(What to produce) Verbatim copy without images: repeat the records in full.

Dataset items
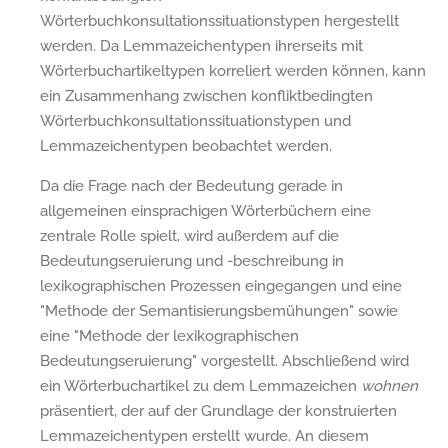
Wörterbuchkonsultationssituationstypen hergestellt
werden. Da Lemmazeichentypen ihrerseits mit
Wörterbuchartikeltypen korreliert werden können, kann
ein Zusammenhang zwischen konfliktbedingten
Wörterbuchkonsultationssituationstypen und
Lemmazeichentypen beobachtet werden.
Da die Frage nach der Bedeutung gerade in
allgemeinen einsprachigen Wörterbüchern eine
zentrale Rolle spielt, wird außerdem auf die
Bedeutungseruierung und -beschreibung in
lexikographischen Prozessen eingegangen und eine
"Methode der Semantisierungsbemühungen" sowie
eine "Methode der lexikographischen
Bedeutungseruierung" vorgestellt. Abschließend wird
ein Wörterbuchartikel zu dem Lemmazeichen
wohnen
präsentiert, der auf der Grundlage der konstruierten
Lemmazeichentypen erstellt wurde. An diesem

(Task response)
Wörterbuchkonsultationssituationstypen hergestellt
werden. Da Lemmazeichentypen ihrerseits mit
Wörterbuchartikeltypen korreliert werden können, kann
ein Zusammenhang zwischen konfliktbedingten
Wörterbuchkonsultationssituationstypen und
Lemmazeichentypen beobachtet werden.
Da die Frage nach der Bedeutung gerade in
allgemeinen einsprachigen Wörterbüchern eine
zentrale Rolle spielt, wird außerdem auf die
Bedeutungseruierung und -beschreibung in
lexikographischen Prozessen eingegangen und eine
"Methode der Semantisierungsbemühungen" sowie
eine "Methode der lexikographischen
Bedeutungseruierung" vorgestellt. Abschließend wird
ein Wörterbuchartikel zu dem Lemmazeichen
wohnen
präsentiert, der auf der Grundlage der konstruierten
Lemmazeichentypen erstellt wurde. An diesem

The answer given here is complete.